Na juventude, passada na Irlanda no início da década de 50, Philomena, depois de um breve flerte, cede aos impulsos e “desejos da carne”, e engravida. Seu pai a envia à Abadia de Sean Ross em Roscrea para o parto. As freiras, na mais estrita rigidez moral e religiosa, como convém à época, consideram aquilo um pecado grave, pelo qual Philomena deve penar, tanto na dor do parto difícil, como na obrigação de trabalhar duro na lavanderia do convento pelos próximos 4 anos, como uma escrava, até quitar sua dívida de 200 libras pelas despesas assumidas pelas freiras. Seu filho, Antony, é finalmente “vendido” para uma família americana.
A própria Philomena, como boa católica, internaliza de tal forma os preceitos religiosos, que se sente inteiramente responsável e culpada pelo seu próprio destino, e está de acordo com as punições infligidas pelas freiras. Por 50 anos, no entanto, nunca esqueceu esse filho, e agora, com ajuda da filha que teve posteriormente, e de um jornalista desempregado, decide que precisa reencontrá-lo, simplesmente para saber o que foi feito dele. Já havia tentado antes, mas sempre se defrontou com um paredão de resistência das freiras, uma vez que, por espontânea vontade, assinara um documento abdicando da criança e prometendo jamais procurá-la depois da adoção.

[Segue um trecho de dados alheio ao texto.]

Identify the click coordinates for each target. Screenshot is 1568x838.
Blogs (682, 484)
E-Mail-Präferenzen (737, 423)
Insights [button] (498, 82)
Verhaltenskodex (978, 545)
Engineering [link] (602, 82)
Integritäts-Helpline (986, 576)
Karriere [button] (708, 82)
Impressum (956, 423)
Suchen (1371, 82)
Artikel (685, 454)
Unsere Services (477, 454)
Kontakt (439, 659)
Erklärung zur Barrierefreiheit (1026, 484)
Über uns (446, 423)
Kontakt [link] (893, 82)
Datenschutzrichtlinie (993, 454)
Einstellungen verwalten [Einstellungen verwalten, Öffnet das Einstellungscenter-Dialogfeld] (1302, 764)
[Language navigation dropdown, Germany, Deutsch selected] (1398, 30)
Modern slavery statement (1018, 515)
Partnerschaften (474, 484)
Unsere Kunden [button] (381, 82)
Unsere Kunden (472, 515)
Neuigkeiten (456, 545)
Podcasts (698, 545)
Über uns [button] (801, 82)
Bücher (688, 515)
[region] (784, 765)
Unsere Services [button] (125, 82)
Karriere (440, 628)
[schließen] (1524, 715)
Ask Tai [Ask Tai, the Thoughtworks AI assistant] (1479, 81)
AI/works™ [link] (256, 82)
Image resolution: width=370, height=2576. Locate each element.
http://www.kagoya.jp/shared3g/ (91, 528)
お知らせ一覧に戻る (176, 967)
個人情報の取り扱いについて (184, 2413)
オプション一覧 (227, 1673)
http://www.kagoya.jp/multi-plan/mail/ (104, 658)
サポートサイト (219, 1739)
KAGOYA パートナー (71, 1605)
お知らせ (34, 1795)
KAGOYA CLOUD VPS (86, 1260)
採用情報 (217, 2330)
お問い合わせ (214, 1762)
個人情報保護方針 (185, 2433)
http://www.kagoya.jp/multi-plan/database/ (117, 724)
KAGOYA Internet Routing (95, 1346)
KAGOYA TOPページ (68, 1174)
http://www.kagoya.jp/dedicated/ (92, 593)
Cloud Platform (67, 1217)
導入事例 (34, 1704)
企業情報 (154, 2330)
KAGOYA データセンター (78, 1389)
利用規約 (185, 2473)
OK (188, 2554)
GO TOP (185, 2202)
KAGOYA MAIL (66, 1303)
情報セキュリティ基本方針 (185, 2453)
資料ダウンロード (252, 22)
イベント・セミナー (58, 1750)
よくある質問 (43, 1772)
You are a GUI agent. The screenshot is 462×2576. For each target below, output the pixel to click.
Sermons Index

Usando os contatos que tem nos EUA, onde já trabalhara anteriormente, Martin finalmente descobre que Antony, que passou a chamar-se Michael na nova família, morrera já há alguns anos. Era um bem-sucedido advogado trabalhando na administração Reagan e… gay, escondendo esse fato da sua vida pública, como era comum na época. Morrera de AIDS.
“Philomena”, com personagens complexos, personificados por fulgurantes atuações de Dench e Coogan, é uma história aparentemente simples e direta, emocionando pela honestidade e carisma dos personagens principais. Nada de sentimentalismos ou grandes arroubos emocionais: tudo muito contido, sutil, com momentos de humor, mas profundamente pungente. Além disso, a beleza física de JUDI DENCH enche os olhos do espectador. Beleza que resiste ao tempo, não APESAR das profundas rugas que se cruzam nas mais diversas direções no seu rosto de 80 anos, frequentemente em close-up na tela, mas justamente POR CAUSA delas!

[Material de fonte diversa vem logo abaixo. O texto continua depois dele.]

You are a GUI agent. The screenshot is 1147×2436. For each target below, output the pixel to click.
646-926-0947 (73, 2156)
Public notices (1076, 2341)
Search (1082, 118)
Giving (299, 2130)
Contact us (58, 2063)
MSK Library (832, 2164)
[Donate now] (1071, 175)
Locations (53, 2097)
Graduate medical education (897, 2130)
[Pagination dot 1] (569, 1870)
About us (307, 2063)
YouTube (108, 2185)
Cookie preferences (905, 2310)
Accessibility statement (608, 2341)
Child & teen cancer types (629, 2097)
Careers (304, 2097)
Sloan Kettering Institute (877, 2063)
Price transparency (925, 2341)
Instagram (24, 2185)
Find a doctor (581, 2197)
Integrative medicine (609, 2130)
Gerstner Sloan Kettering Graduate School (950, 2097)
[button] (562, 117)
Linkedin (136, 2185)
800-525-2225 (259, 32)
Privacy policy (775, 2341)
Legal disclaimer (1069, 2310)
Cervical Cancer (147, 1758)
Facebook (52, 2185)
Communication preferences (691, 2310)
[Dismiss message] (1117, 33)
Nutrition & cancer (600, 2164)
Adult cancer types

Mas o filme é mais profundo. Um dos temas é o claro paralelo entre mãe e filho, que são “pecadores” irredimíveis aos olhos da igreja católica, enfrentando os preconceitos mais violentos e típicos das diferentes épocas e sociedades em que viveram, e recebendo por suas transgressões (o amor físico fora dos padrões estabelecidos) as punições mais cabíveis. Também ambos se sentiam culpados e se envergonhavam da sua conduta. Estigmatizados pela sociedade e por si próprios.

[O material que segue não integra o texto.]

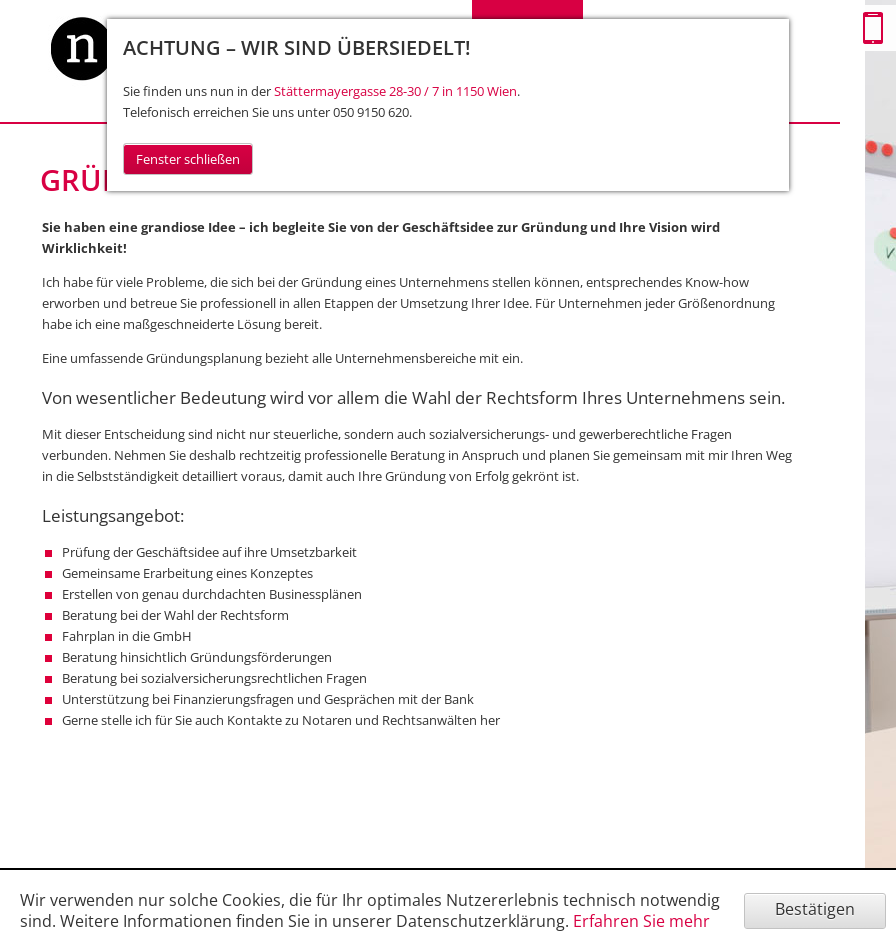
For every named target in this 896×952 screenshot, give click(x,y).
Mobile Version (873, 28)
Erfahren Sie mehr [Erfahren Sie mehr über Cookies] (641, 921)
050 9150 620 (371, 112)
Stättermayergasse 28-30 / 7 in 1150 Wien (395, 91)
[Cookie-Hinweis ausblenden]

Outro tema interessante é o confronto entre a espiritualidade de Philomena – cujo nome em grego quer dizer AMIGA DA FORÇA, e também o nome de uma obscura santa mártir – e o materialismo ateu e cínico de Martin. Fica evidente no filme que, apesar de todo o sofrimento e sentimento de culpa causados pela rigidez da religiosidade simplória de Philomena, ela parece ser uma pessoa mais em paz consigo do que Martin, que não parece ser bem sucedido na vida pessoal ou profissional. Os fantasmas de Martin são bem seculares e mundanos, mas não deixam de ser fantasmas, assim como o filho de Philomena.
Me ocorreu também que o filme pode ser visto como uma metáfora da aceitação de uma mãe pela orientação sexual do filho. Ou seja, essa separação de 50 anos seria o tempo que Philomena levou para digerir o fato e aceitá-la como mais um aspecto da experiência e diversidade humana (apesar de no contexto do filme, no nível mais superficial da história, a mãe não expressar a menor surpresa ou ressentimento quando lhe falam sobre as preferências de Antony/Michael, dizendo que sempre soube que o filho era um “gay homosexual”, na sua impagável simplicidade). Mas talvez essa interpretação possa estar um pouco longe das intenções do diretor Stephen Frears. Não convém explorá-la mais aqui.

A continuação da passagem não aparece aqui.